Annual evolution during 1975–2018 of the total summer-averaged precipitation (light blue) and EXHP (light red) amounts (mm) from the 70 national surface stations over the YRD region. Dashed and dark solid lines denote decadal and trend components, respectively.

To help explore the relationship between urbanization and the EXHP changes, Fig. 7 compares spatial distributions of the amount, occurrence frequency, and intensity of the summer EXHP between the earlier and later 22 years (i.e., the preurbanization and rapid urbanization eras). During the preurbanization era (i.e., 1975–96), the key analysis area features lower EXHP amounts (Fig. 7a), whereas during the rapid urbanization era there are locations of higher EXHP amounts (Fig. 7b) and remarkable increases are observed (Fig. 7c). Note that a localized EXHP center is located in central Shanghai during both eras (Figs. 7a,b), which is consistent with the finding of Liang and Ding (2017), who attributed this feature to the impact of urbanization. Note also that the EXHP occurrence frequency decreases generally with latitude during the preurbanization era (Fig. 7d). However, a different scenario is seen during the rapid urbanization era, with more occurrences of EXHP (Fig. 7e) and notable increases in the EXHP occurrence frequency (Fig. 7f) over the key analysis area. The EXHP intensity increases with latitude during both eras with the strongest EXHP in the north (Figs. 7g,h) where the EXHP occurs the least frequently over the YRD region (Figs. 7d,e). Enhancement in the EXHP intensity during the latter era is observed at more locations over the region than those with weakened EXHP intensities (Fig. 7i). Prominent increases in the EXHP amount, occurrence frequency and intensity are detected over the key analysis area, especially for the first two variables in the major cities of Wuxi, Changzhou, and Nanjing. Moreover, a stronger similarity is found in the pattern of differences in the EXHP occurrence frequency (rather than intensity) from that of the EXHP amount (cf.

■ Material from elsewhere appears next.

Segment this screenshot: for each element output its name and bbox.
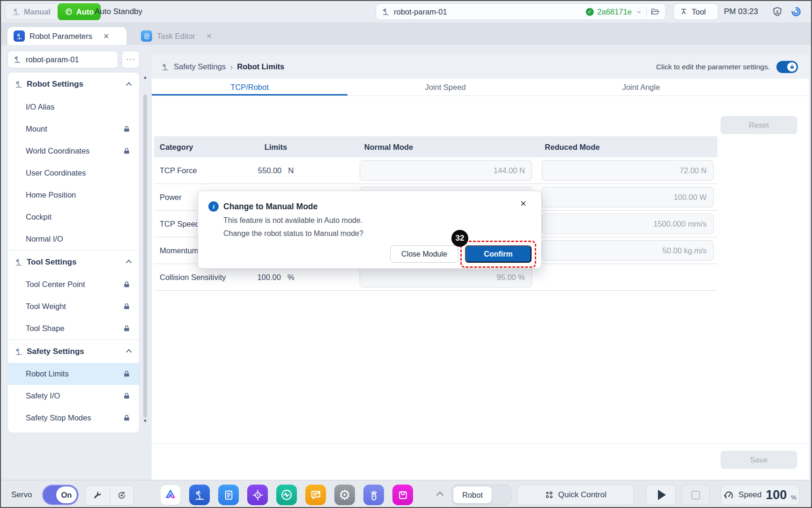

Figs. 7c,f,i).

Fig. 7.

(top) Spatial distributions of the EXHP amount (mm), (middle) occurrence frequency (h), and (bottom) intensity (mm h−1) during the JJA of (a),(d),(g) 1975–96 and (b),(e),(h) 1997–2018. (c),(f),(i) The difference between (b) and (a), between (e) and (d), and between (h) and (g), respectively.

Fig. 7.

(top) Spatial distributions of the EXHP amount (mm), (middle) occurrence frequency (h), and (bottom) intensity (mm h−1) during the JJA of (a),(d),(g) 1975–96 and (b),(e),(h) 1997–2018. (c),(f),(i) The difference between (b) and (a), between (e) and (d), and between (h) and (g), respectively.

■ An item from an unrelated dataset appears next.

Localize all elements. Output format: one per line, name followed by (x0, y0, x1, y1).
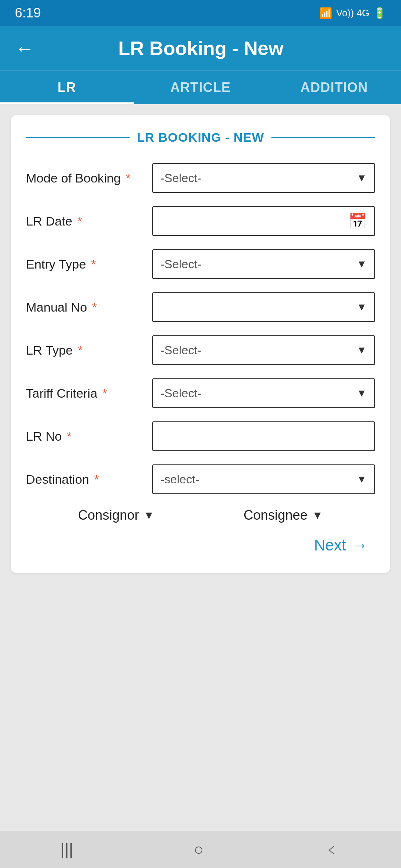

Figure 8 shows the spatial distributions of trends derived from OLS regression in the amount, occurrence frequency, and intensity of all, non-TC, and TC-induced EXHP, respectively. Stations that pass the significance test at 90% (99%) confidence level are labeled as smaller (larger) gray dots. For all EXHP (including both non-TC and TC-induced EXHP), stations with statistically significant increasing trends in the amount and occurrence frequency are mostly located within the key analysis area (Figs. 8a,d). Neutral trends in precipitation intensity are observed at most stations, except for several stations with significant positive trends within the key analysis area. A comparison of Figs. 7 and 8 reveals that the increased EXHP amount over the YRD urban areas are contributed more by the higher occurrence frequency than the enhanced intensity. Note that the less evident intensity trend detected at central Shanghai differs somewhat from that found by Liang and Ding (2017), due to the use of different EXHP definitions and analysis periods. When the TC-induced EXHP are excluded, the increasing trends in the amount, occurrence frequency, and intensity of the non-TC EXHP over the YRD urban areas are still evident (Figs. 8b,e,h), albeit with smaller magnitudes than those of all the EXHP (Figs. 8a,d,g). The TC-induced EXHP amount (Fig. 8c) shows significant increasing trends over the YRD region, with stations that pass the significance test mostly (15 out of 23) located within the key analysis area. Similar features are found in the occurrence frequency (Fig. 8f). Although larger increasing trends in the TC-induced EXHP intensity than the non-TC EXHP intensity are found over the central portion of the key analysis area, only a few stations pass the significance tests (cf. Figs. 8h,i).

Fig. 8.

OLS regression slopes of the EXHP (a) amount (mm decade−1), (d) occurrence frequency (h decade−1), and (g) intensity (mm h−1 decade−1) during the 1975–2018 summers. (b),(e),(h) As in (a),(d),(g), but for the non-TC EXHP. (c),(f),(i) As in (a),(d),(g), but for the TC-induced EXHP. Larger and smaller gray dots denote stations with significant trends at 99% and 90% confidence level, respectively.

Fig. 8.

OLS regression slopes of the EXHP (a) amount (mm decade−1), (d) occurrence frequency (h decade−1), and (g) intensity (mm h−1 decade−1) during the 1975–2018 summers. (b),(e),(h) As in (a),(d),(g), but for the non-TC EXHP. (c),(f),(i) As in (a),(d),(g), but for the TC-induced EXHP. Larger and smaller gray dots denote stations with significant trends at 99% and 90% confidence level, respectively.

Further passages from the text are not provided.